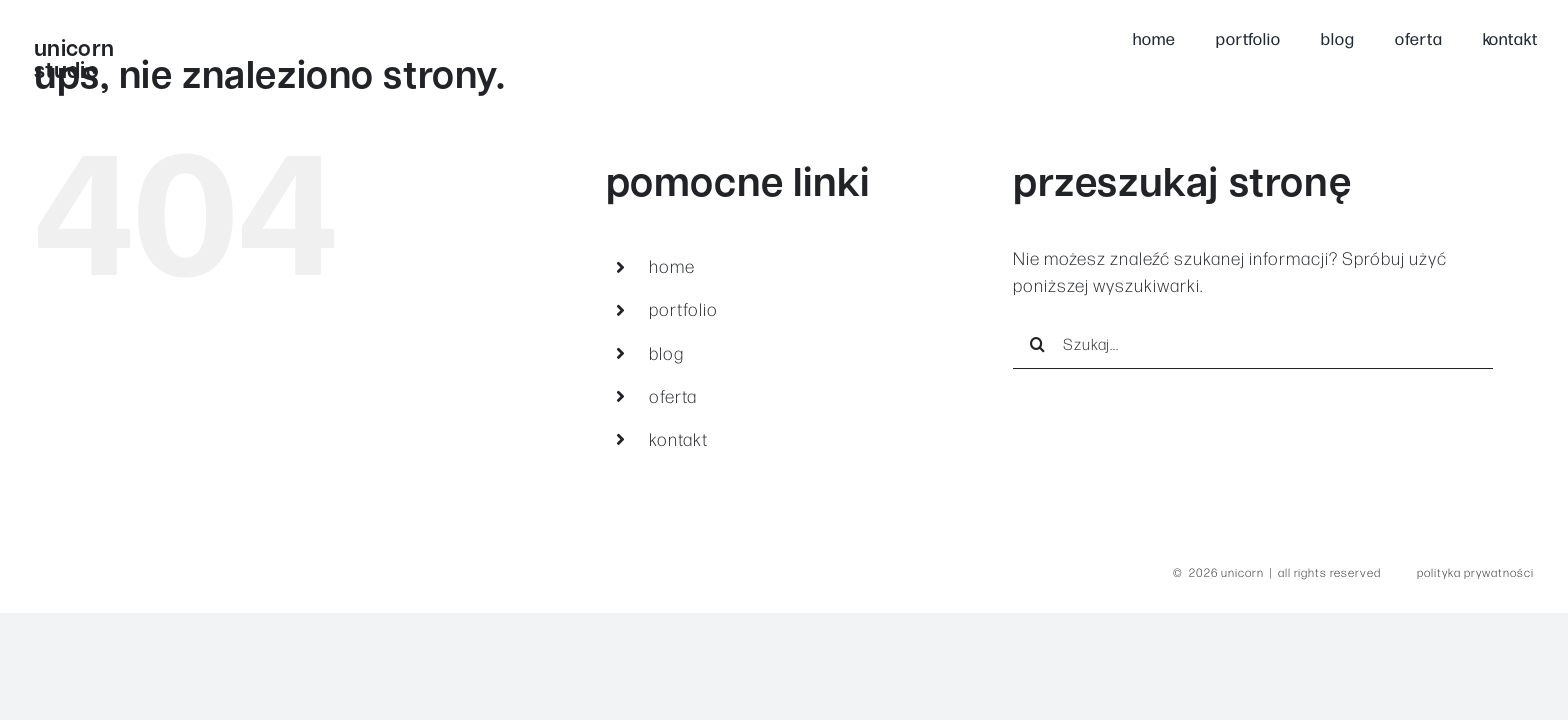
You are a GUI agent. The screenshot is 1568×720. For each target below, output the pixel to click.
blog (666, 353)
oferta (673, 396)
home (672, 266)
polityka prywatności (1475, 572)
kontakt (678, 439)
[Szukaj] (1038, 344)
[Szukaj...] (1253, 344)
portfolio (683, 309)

» WHAT NEEDS TO BE DONE
Leaving every picture out, repeat each line of the material exactly.

» EXPECTED ANSWER
You are a GUI agent. The screenshot is 1568×720. For each target below, output the pixel to click.
blog (666, 353)
oferta (673, 396)
home (672, 266)
polityka prywatności (1475, 572)
kontakt (678, 439)
[Szukaj] (1038, 344)
[Szukaj...] (1253, 344)
portfolio (683, 309)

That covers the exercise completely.